With label on the back of the Artistic Recovery Service of the Civil War.
Measurements: 82 x 110 cm; 95 x 120 cm (frame).
Following very closely models of the great Flemish painter Jan Fyt, in this painting of remarkable workmanship shows us a composition in which coexists a singular mixture of rest and drama. Being the instant after the hunt, it conveys the feeling that the game (dead birds and a rabbit head down) still retain the warmth of life inside. The light falls on the dead and still soft and warm fur, caressing the textures, revealing them little by little, making them emerge from a dark background. The rabbit, by its dramatic pose and proportions, draws our gaze above the other pieces, though each element is strategically placed to shape our emotions: the glitter of the black and white grapes, the red of other pieces of fruit contrasting in the white plumage and the exposed belly of the rabbit. The rabbit's open, red eyes are subjugating, spurring humanistic readings in the viewer. The latter was also characteristic of the work of Jan Fyt, who despite being in the wake of Frans Snyders, developed in this genre a very personal melancholic cadence. The heroic tone seen in Snyders is almost questioned in Fyt, whose reflective, ontological depth is balanced with a Rubensian virtuosity in the capture of textures and qualities, in the compositional dynamism that relates dramatic diagonals with calm gazes.

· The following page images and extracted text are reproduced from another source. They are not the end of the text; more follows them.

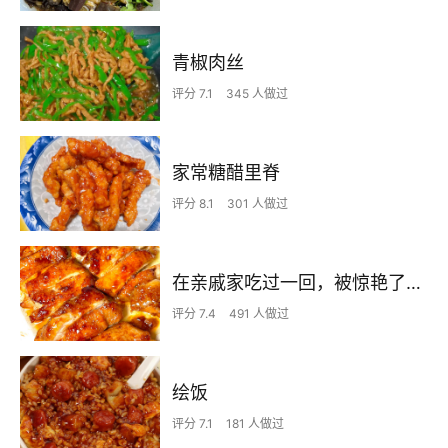
青椒肉丝
评分 7.1
345 人做过
家常糖醋里脊
评分 8.1
301 人做过
在亲戚家吃过一回，被惊艳了…
评分 7.4
491 人做过
绘饭
评分 7.1
181 人做过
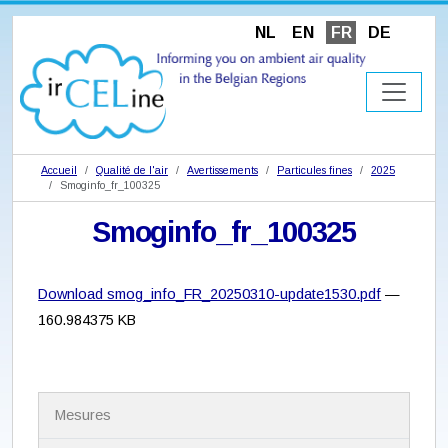
NL
EN
FR
DE
Accueil
Qualité de l'air
Avertissements
Particules fines
2025
Smoginfo_fr_100325
Smoginfo_fr_100325
Download smog_info_FR_20250310-update1530.pdf
—
160.984375 KB
N
Mesures
a
v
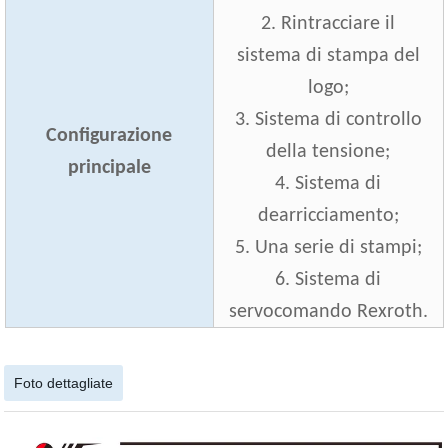
2. Rintracciare il
sistema di stampa del
logo;
3. Sistema di controllo
Configurazione
della tensione;
principale
4. Sistema di
dearricciamento;
5. Una serie di stampi;
6. Sistema di
servocomando Rexroth.
Foto dettagliate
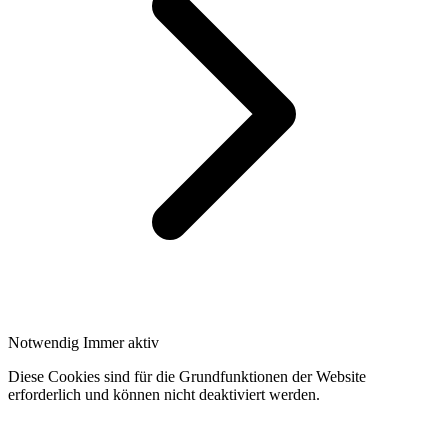
Notwendig
Immer aktiv
Diese Cookies sind für die Grundfunktionen der Website
erforderlich und können nicht deaktiviert werden.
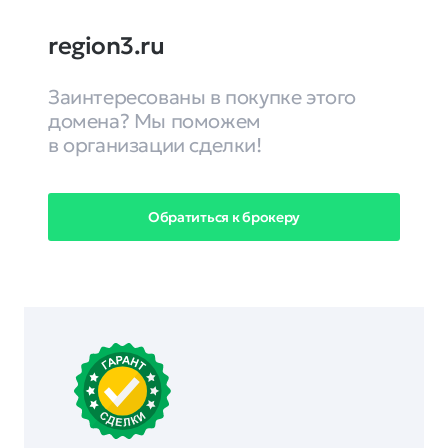
region3.ru
Заинтересованы в покупке этого
домена? Мы поможем
в организации сделки!
Обратиться к брокеру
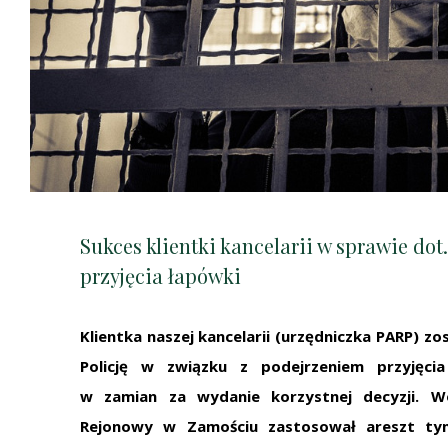
Sukces klientki kancelarii w sprawie do
przyjęcia łapówki
Klientka naszej kancelarii (urzędniczka PARP) z
Policję w związku z podejrzeniem przyjęcia
w zamian za wydanie korzystnej decyzji. W
Rejonowy w Zamościu zastosował areszt ty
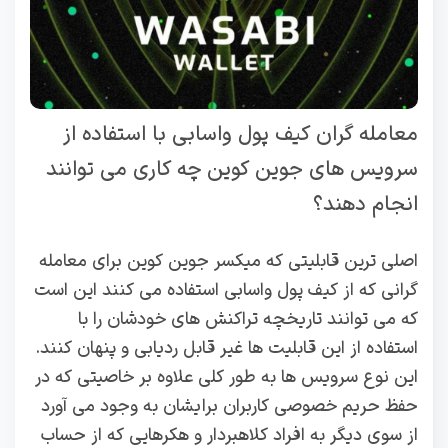
معامله گران کیف پول واسابی با استفاده از
سرویس های جوین کوین چه کاری می توانند
انجام دهند؟
اصلی ترین قابلیتی که میکسر جوین کوین برای معامله
گرانی که از کیف پول واسابی استفاده می کنند این است
که می توانند تاریخچه تراکنش های خودشان را با
استفاده از این قابلیت ها غیر قابل ردیابی و پنهان کنند.
این نوع سرویس ها به طور کلی علاوه بر خاصیتی که در
حفظ حریم خصوصی کاربران برایشان به وجود می آورد
از سوی دیگر به افراد کلاهبردار و هکرهایی که از حساب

Jan Fyt was a great Flemish painter, draughtsman and engraver, whose works are preserved today in the main art galleries of the world. His works hang in the halls of the Prado Museum, the Musée du Louvre, the National Gallery in London and the Hermitage.
Jan Fyt was initiated in the art of painting under the orders of Hans van den Berch, of whom he was a disciple around 1621. However, his great master was Frans Snyders. He reached the rank of master of the Painters' Guild of St. Luke in Antwerp around 1629-1630, although he continued to work for Snyders for some time. In the seventeenth century, collectors such as the Marquis of Carpio or the Count of Monterrey, already had works by Jan Fyt, but it would be in the eighteenth century with Philip V and Isabella of Farnese, when most of his paintings in the Museum would be incorporated into the royal collection. The rest entered by donation in 1889, from the collection of the Duchess of Pastrana, an imitation of the aristocratic collections that endorsed the appreciation of the work of Jan Fyt in previous centuries. In the representation of flowers he also achieved great mastery, especially through the chromatic hallmarks between the flowers and the ochers of the environments where he places them. In addition to his canvases, Fyt is known for a large body of drawings and engravings, in which he used the same characteristics and manners as in his paintings. He had a great influence on the still life painting of later years, especially through his pupils, Peeter Boel and David de Conick.